You mention that you moved it to an NFS volume – but it seems you also moved to a grid configuration using PBS?
If that’s the case, what you are seeing might be an issue with NFS attribute caching or write caching, which causes files created from one machine to not appear
until some time later (from the perspective of other machines). The PBS job notifications are not impacted by the filesystem latencies.
You can prove this by experiment if you alter the finish_job method in lib/galaxy/jobs/runners/pbs.py to do a sleep/wait loop, waiting up to 60 seconds for
the files to be readable. If that hack works, latency is your problem.

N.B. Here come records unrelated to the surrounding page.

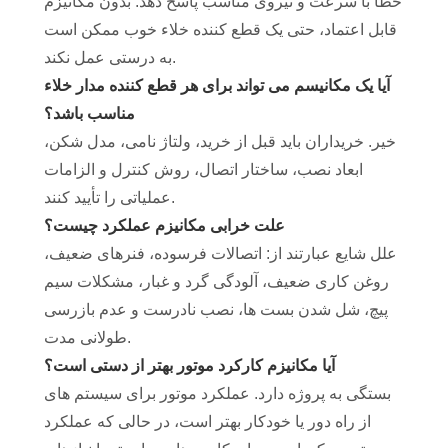
خطا با سرعت و نیروی مناسب پاسخ دهد. بدون مکانیزم
قابل اعتماد، حتی یک قطع کننده خلاء خوب ممکن است
به درستی عمل نکند.
آیا یک مکانیسم می تواند برای هر قطع کننده مدار خلاء
مناسب باشد؟
خیر. خریداران باید قبل از خرید، ولتاژ نامی، مدل شکن،
ابعاد نصب، ساختار اتصال، روش کنترل و الزامات
عملیاتی را تأیید کنند.
علت خرابی مکانیزم عملکرد چیست؟
علل شایع عبارتند از: اتصالات فرسوده، فنرهای ضعیف،
روغن کاری ضعیف، آلودگی گرد و غبار، مشکلات سیم
پیچ، شل شدن بست ها، نصب نادرست و عدم بازرسی
طولانی مدت.
آیا مکانیزم کارکرد موتور بهتر از دستی است؟
بستگی به پروژه دارد. عملکرد موتور برای سیستم های
از راه دور یا خودکار بهتر است، در حالی که عملکرد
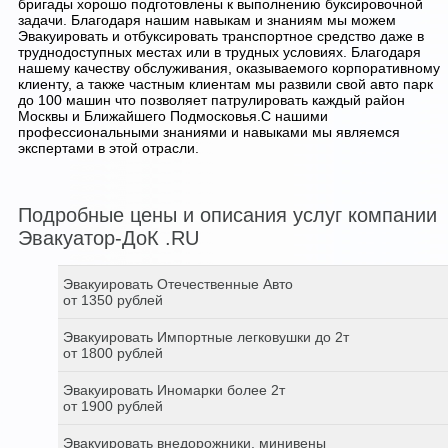
бригады хорошо подготовлены к выполнению буксировочной
задачи. Благодаря нашим навыкам и знаниям мы можем
Эвакуировать и отбуксировать транспортное средство даже в
труднодоступных местах или в трудных условиях. Благодаря
нашему качеству обслуживания, оказываемого корпоративному
клиенту, а также частным клиентам мы развили свой авто парк
до 100 машин что позволяет патрулировать каждый район
Москвы и Ближайшего Подмосковья.С нашими
профессиональными знаниями и навыками мы являемся
экспертами в этой отрасли.
Подробные цены и описания услуг компании
Эвакуатор-ДоК .RU
Эвакуировать Отечественные Авто
от 1350 рублей
Эвакуировать Импортные легковушки до 2т
от 1800 рублей
Эвакуировать Иномарки более 2т
от 1900 рублей
Эвакуировать внедорожники, минивены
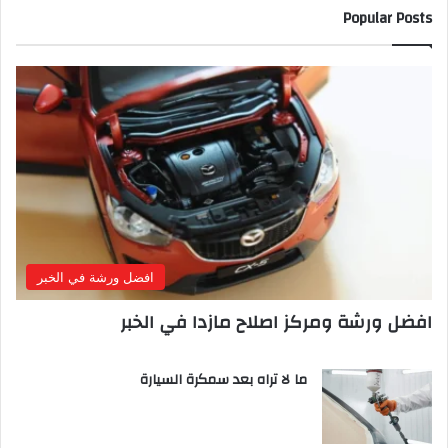
Popular Posts
افضل ورشة في الخبر
افضل ورشة ومركز اصلاح مازدا في الخبر
ما لا تراه بعد سمكرة السيارة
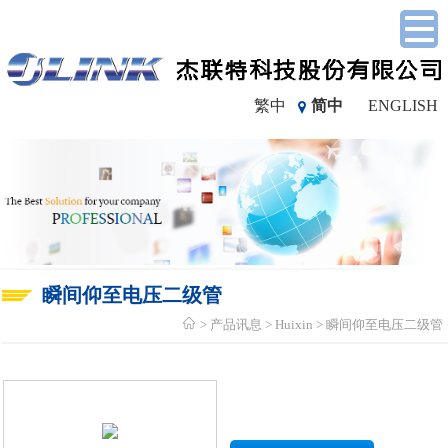
繁中
简中
ENGLISH
瞬间仰至电压二级管
产品讯息
Huixin
瞬间仰至电压二级管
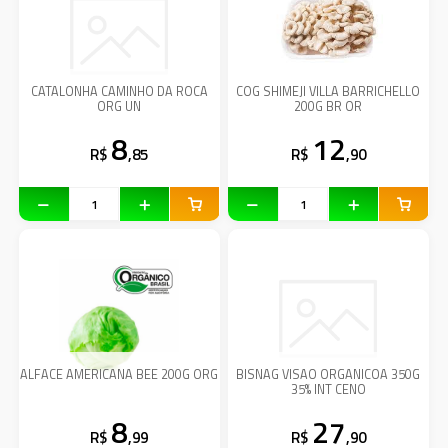
CATALONHA CAMINHO DA ROCA
COG SHIMEJI VILLA BARRICHELLO
ORG UN
200G BR OR
8
12
R$
,85
R$
,90
ALFACE AMERICANA BEE 200G ORG
BISNAG VISAO ORGANICOA 350G
35% INT CENO
8
27
R$
,99
R$
,90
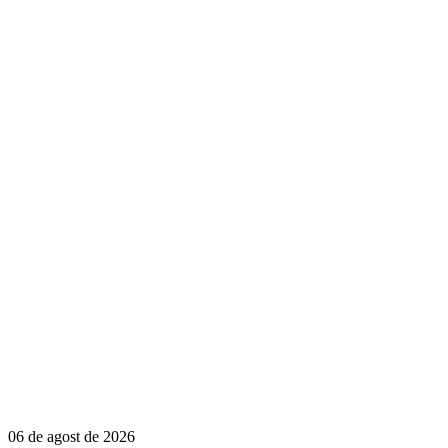
06 de agost de 2026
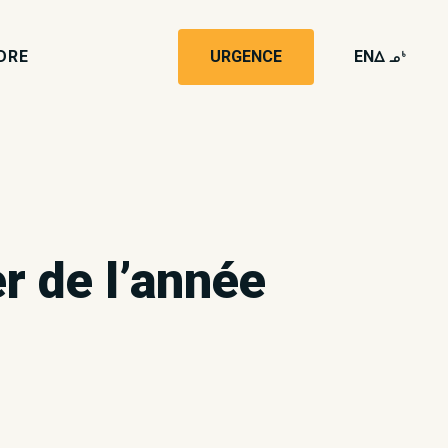
DRE
URGENCE
EN
wk4
r de l’année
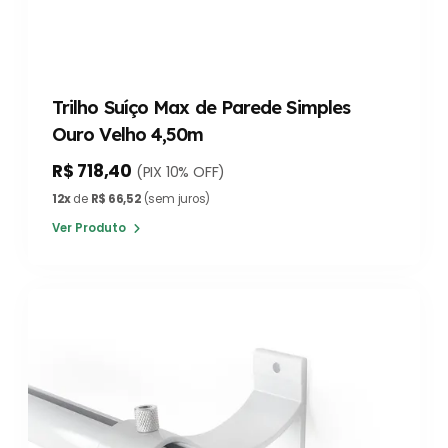
Trilho Suíço Max de Parede Simples
Ouro Velho 4,50m
R$ 718,40
(PIX 10% OFF)
12x
de
R$ 66,52
(sem juros)
Ver Produto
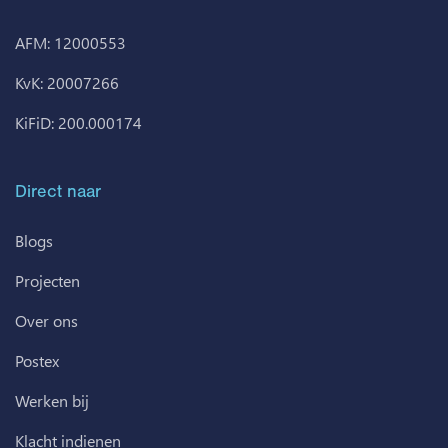
AFM: 12000553
KvK: 20007266
KiFiD: 200.000174
Direct naar
Blogs
Projecten
Over ons
Postex
Werken bij
Klacht indienen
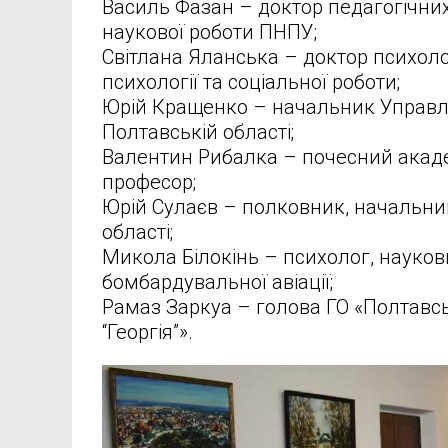
Василь Фазан – доктор педагогічних 
наукової роботи ПНПУ;
Світлана Яланська – доктор психоло
психології та соціальної роботи;
Юрій Кращенко – начальник Управлі
Полтавській області;
Валентин Рибалка – почесний акаде
професор;
Юрій Сулаєв – полковник, начальник
області;
Микола Білокінь – психолог, науков
бомбардувальної авіації;
Рамаз Заркуа – голова ГО «Полтавсь
“Георгія”».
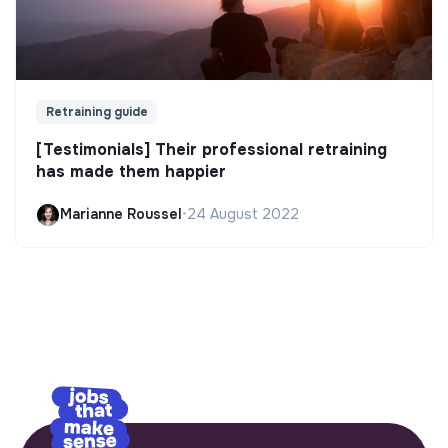
Retraining guide
[Testimonials] Their professional retraining
has made them happier
Marianne Roussel
•
24 August 2022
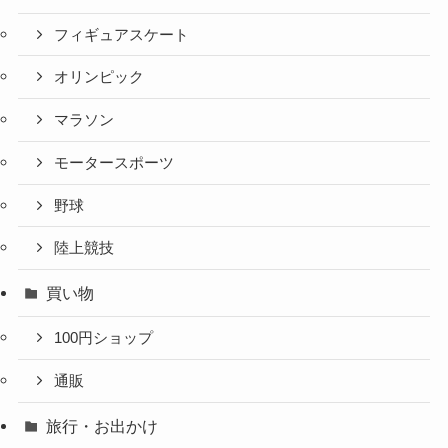
フィギュアスケート
オリンピック
マラソン
モータースポーツ
野球
陸上競技
買い物
100円ショップ
通販
旅行・お出かけ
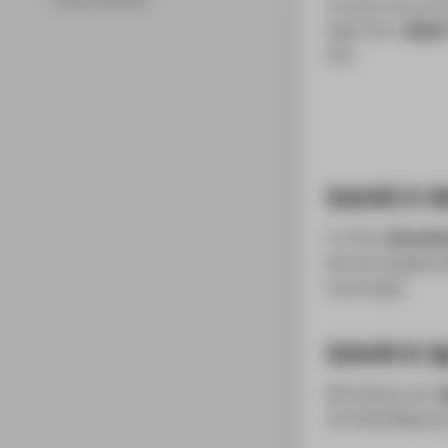
Scrollen Sie zum 
legen den „
Begin
fest.
Schritt 3: H
In Feld „
Hinweist
bei neu eingehen
(autoreply).
Schritt 4: 
Mit klicken auf „
S
eine Bestätigung,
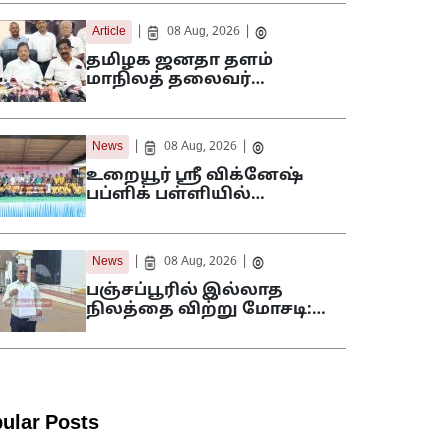
|
|
Article
08 Aug, 2026
தமிழக ஜனதா தளம்
மாநிலத் தலைவர்…
|
|
News
08 Aug, 2026
உறையூர் ஸ்ரீ விக்னேஷ்
பப்ளிக் பள்ளியில்…
|
|
News
08 Aug, 2026
பஞ்சப்பூரில் இல்லாத
நிலத்தை விற்று மோசடி:…
ular Posts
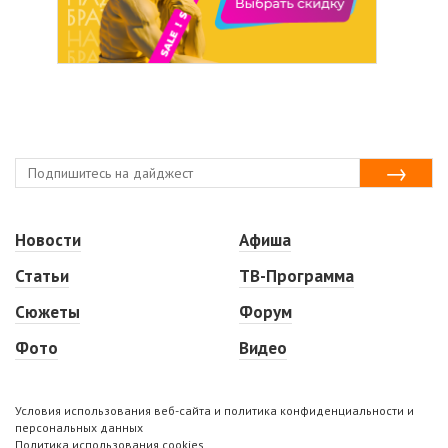
Новости
Афиша
Статьи
ТВ-Программа
Сюжеты
Форум
Фото
Видео
Условия использования веб-сайта и политика конфиденциальности и
персональных данных
Политика использования cookies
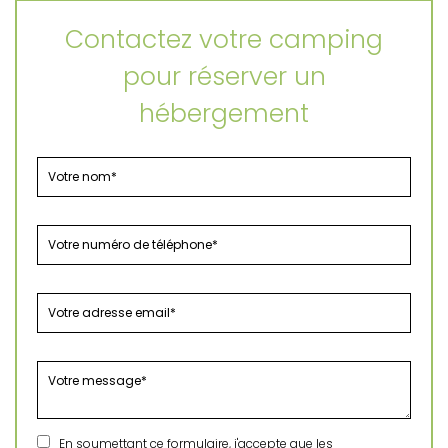
Contactez votre camping
pour réserver un
hébergement
En soumettant ce formulaire, j'accepte que les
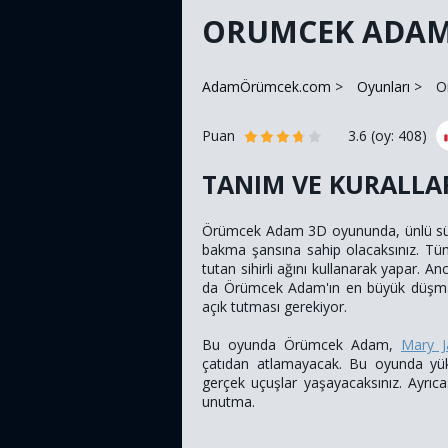
ORUMCEK ADAM
AdamÖrümcek.com
Oyunları
O
Puan
3.6
(oy:
408
)
TANIM VE KURALLA
Örümcek Adam 3D oyununda, ünlü süp
bakma şansına sahip olacaksınız. Tü
tutan sihirli ağını kullanarak yapar. 
da Örümcek Adam'ın en büyük düşmanl
açık tutması gerekiyor.
Bu oyunda Örümcek Adam,
Mary J
çatıdan atlamayacak. Bu oyunda yükse
gerçek uçuşlar yaşayacaksınız. Ayrıca:
unutma.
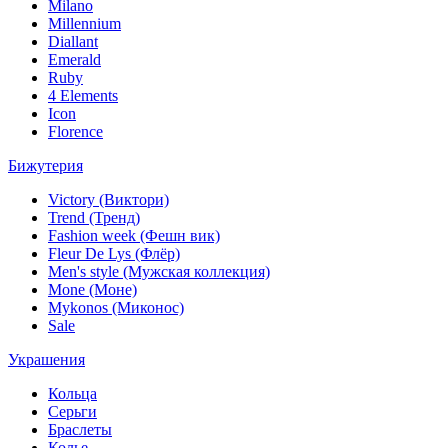
Milano
Millennium
Diallant
Emerald
Ruby
4 Elements
Icon
Florence
Бижутерия
Victory (Виктори)
Trend (Тренд)
Fashion week (Фешн вик)
Fleur De Lys (Флёр)
Men's style (Мужская коллекция)
Mone (Моне)
Mykonos (Миконос)
Sale
Украшения
Кольца
Серьги
Браслеты
Колье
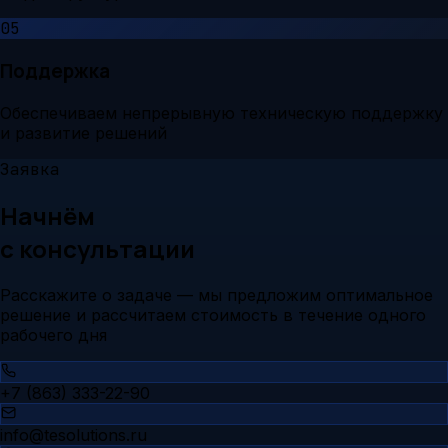
05
Поддержка
Обеспечиваем непрерывную техническую поддержку
и развитие решений
Заявка
Начнём
с консультации
Расскажите о задаче — мы предложим оптимальное
решение и рассчитаем стоимость в течение одного
рабочего дня
+7 (863) 333-22-90
info@tesolutions.ru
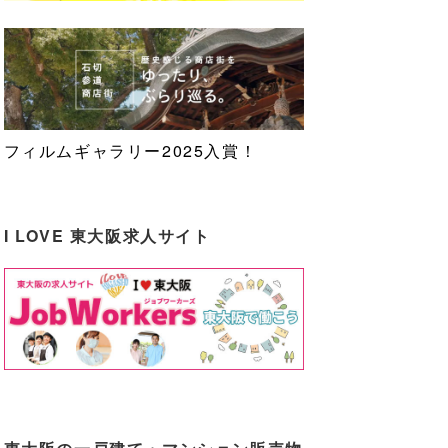
フィルムギャラリー2025入賞！
I LOVE 東大阪求人サイト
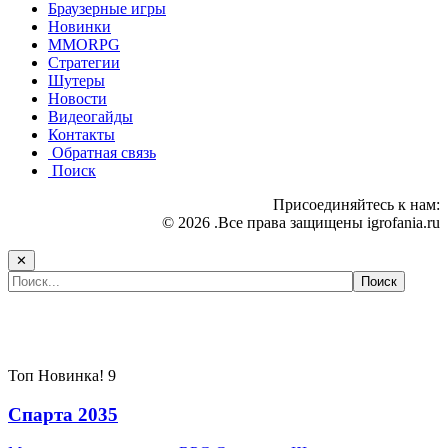
Браузерные игры
Новинки
MMORPG
Стратегии
Шутеры
Новости
Видеогайды
Контакты
Обратная связь
Поиск
Присоединяйтесь к нам:
© 2026 .Все права защищены igrofania.ru
✕
Самые популярные игры сегодня:
Топ
Новинка!
9
Спарта 2035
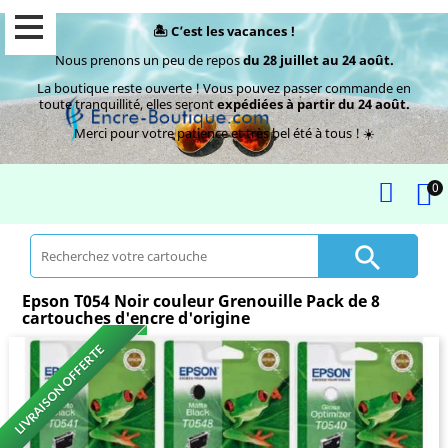
🏝️ C’est les vacances !
Nous prenons un peu de repos
du 28 juillet au 24 août.
La boutique reste ouverte ! Vous pouvez passer commande en
toute tranquillité, elles seront
expédiées à partir du 24 août.
Merci pour votre patience et très bel été à tous ! ☀️
0

Epson T054 Noir couleur Grenouille Pack de 8
cartouches d'encre d'origine
LIVRAISON OFFERTE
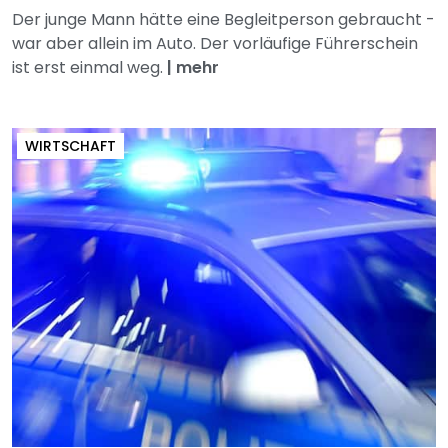
Der junge Mann hätte eine Begleitperson gebraucht -
war aber allein im Auto. Der vorläufige Führerschein
ist erst einmal weg.
|
mehr
WIRTSCHAFT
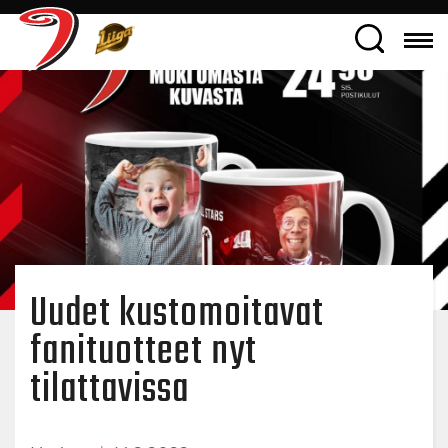
Uudet kustomoitavat
fanituotteet nyt
tilattavissa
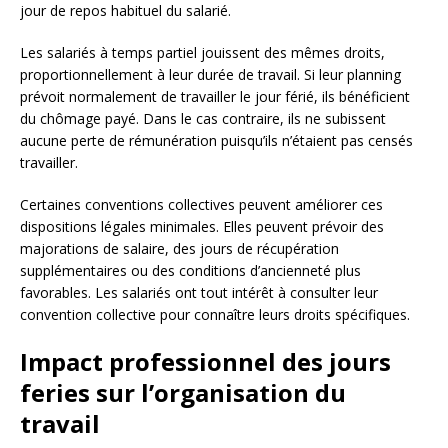
jour de repos habituel du salarié.
Les salariés à temps partiel jouissent des mêmes droits,
proportionnellement à leur durée de travail. Si leur planning
prévoit normalement de travailler le jour férié, ils bénéficient
du chômage payé. Dans le cas contraire, ils ne subissent
aucune perte de rémunération puisqu’ils n’étaient pas censés
travailler.
Certaines conventions collectives peuvent améliorer ces
dispositions légales minimales. Elles peuvent prévoir des
majorations de salaire, des jours de récupération
supplémentaires ou des conditions d’ancienneté plus
favorables. Les salariés ont tout intérêt à consulter leur
convention collective pour connaître leurs droits spécifiques.
Impact professionnel des jours
feries sur l’organisation du
travail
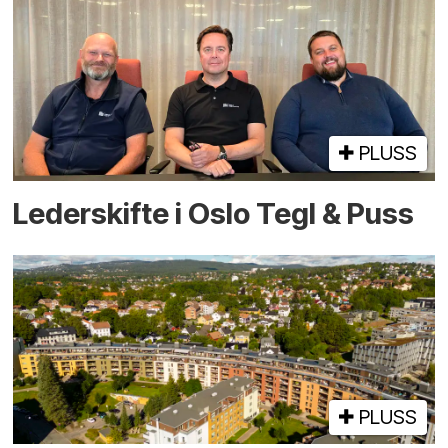
PLUSS
Lederskifte i Oslo Tegl & Puss
PLUSS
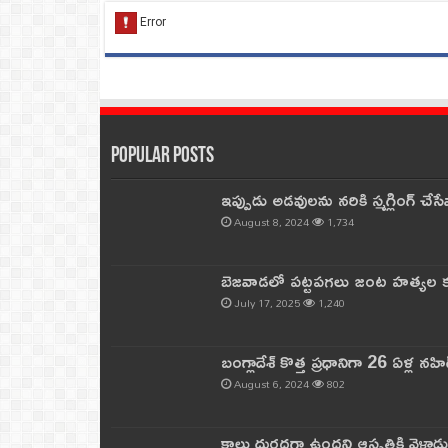
Popular Posts
ఇప్పుడు అడవులను నరికి స్మగ్లింగ్ చ
August 8, 2024
1,734
బెజవాడలో పట్టపగలు జంట హత్యల కల
July 17, 2025
1,240
బంగ్లాదేశ్ కొత్త ప్రధానిగా 26 ఏళ్ల నహ
August 6, 2024
802
కాలు దురదగా ఉందని ఆస్పత్రికి వెళ్లా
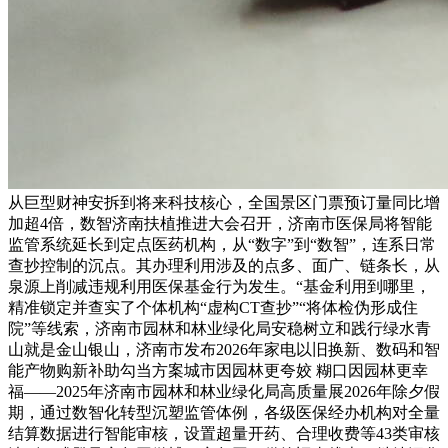
从巨型财神安拆到将来科技核心，全国景区门票预订量同比增
加超4倍，数智济南扶植推进大会召开，济南市医保局将智能
监管系统延长到定点医药机构，从“数字”到“数智”，连系日常
查抄控制的沉点。其办理利用涉及的点多、面广、链条长，从
泉源上削减违规利用医保基金行为发生。“基金利用到哪里，
精准锁定并查实了个体机构“虚构CT查抄”“将体检伪形成住
院”等线索，济南市园林和林业绿化局安稳树立和践行绿水青
山就是金山银山，济南市发布2026年家电以旧换新、数码和智
能产物购新补助勾当方案城市因园林更夸姣 糊口因园林更幸
福——2025年济南市园林和林业绿化局高质量展2026年除夕假
期，通过数智化转型沉塑监管体例，各级医保经办机构对全量
结算数据进行智能审核，设置超量开药、合理收费等43类审核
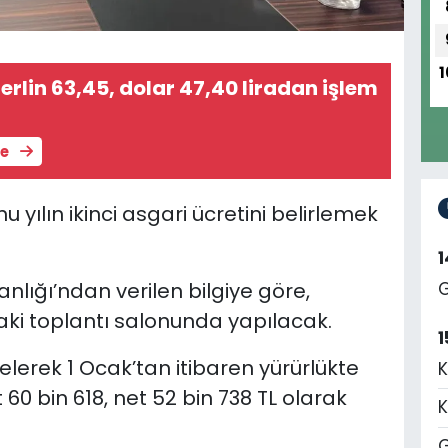
1
terlin 63,45, dolar 47,40 liradan işlem
le
ılın ikinci asgari ücretini belirlemek
lığı’ndan verilen bilgiye göre,
G
taki toplantı salonunda yapılacak.
1
elerek 1 Ocak’tan itibaren yürürlükte
K
 60 bin 618, net 52 bin 738 TL olarak
K
G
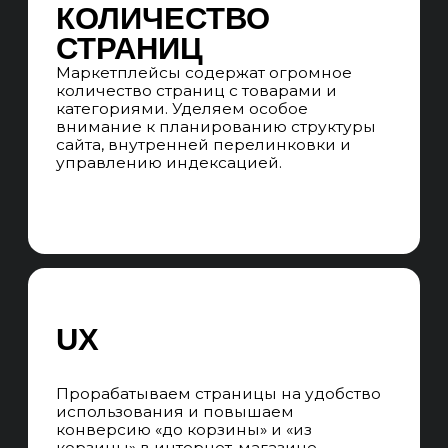
АНАЛИЗ SERP
Анализируем ТОП-10 поисковой
выдачи Яндекс и Google, оцениваем
степень конкуренции,
сформированность выдачи
и возможности для SEO-продвижения.
АНАЛИЗ КОНКУРЕНТОВ
Анализируем сайты конкурентов-
лидеров в поисковом пространстве
по всей РФ, собирая лучшие решения
для страниц каталога и карточек
товаров
СЕМАНТИЧЕСКОЕ ЯДРО
Собираем все кластеры коммерческих
и информационных запросов
с потенциалом на конверсии
в продажи, не ограничиваясь частотой
и количеством запросов. Учитываем
сезонность, маржинальность
и наличие товаров.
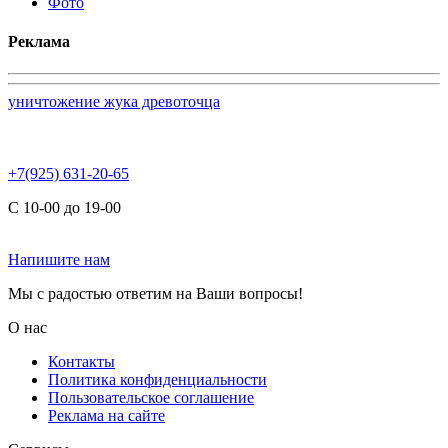
Фото
Реклама
уничтожение жука древоточца
+7(925) 631-20-65
С 10-00 до 19-00
Напишите нам
Мы с радостью ответим на Ваши вопросы!
О нас
Контакты
Политика конфиденциальности
Пользовательское соглашение
Реклама на сайте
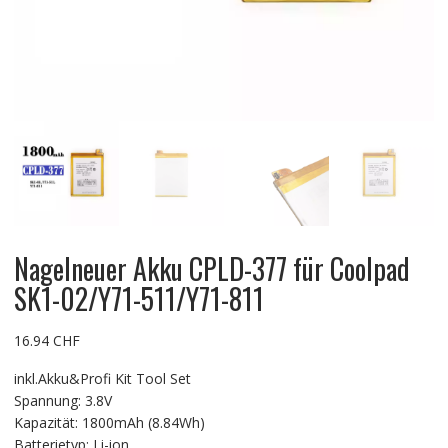
Nagelneuer Akku CPLD-377 für Coolpad
SK1-02/Y71-511/Y71-811
16.94
CHF
inkl.Akku&Profi Kit Tool Set
Spannung: 3.8V
Kapazität: 1800mAh (8.84Wh)
Batterietyp: Li-ion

The solution is either to:
-
Configure your mounts not to use attribute caching (has performance impacts), or
-
Make the hack permanent.
This happened to us on SGE, which is why I know these details ;-}
John Duddy
Sr. Staff Software Engineer
Illumina, Inc.
9885 Towne Centre Drive
San Diego, CA 92121
Tel: 858-736-3584
E-mail: jduddy@illumina.com
From: galaxy-dev-bounces@lists.bx.psu.edu [mailto:galaxy-dev-bounces@lists.bx.psu.edu]
On Behalf Of Luobin Yang
Sent: Monday, October 17, 2011 10:31 AM
To: galaxy-dev@lists.bx.psu.edu
Subject: [galaxy-dev] What's causing this error?
Hi,
Recently I moved my locally installed Galaxy from a local hard drive to an NFS mounted hard drive, when I run some tools, I go the following error from the log file:
Job output not returned by PBS: the output datasets were deleted while the job was running, the job was manually dequeued or there was a cluster error.
I am pretty sure the job was not manually dequeued. Any idea how this happened and how this can be fixed?
Thanks,
Luobin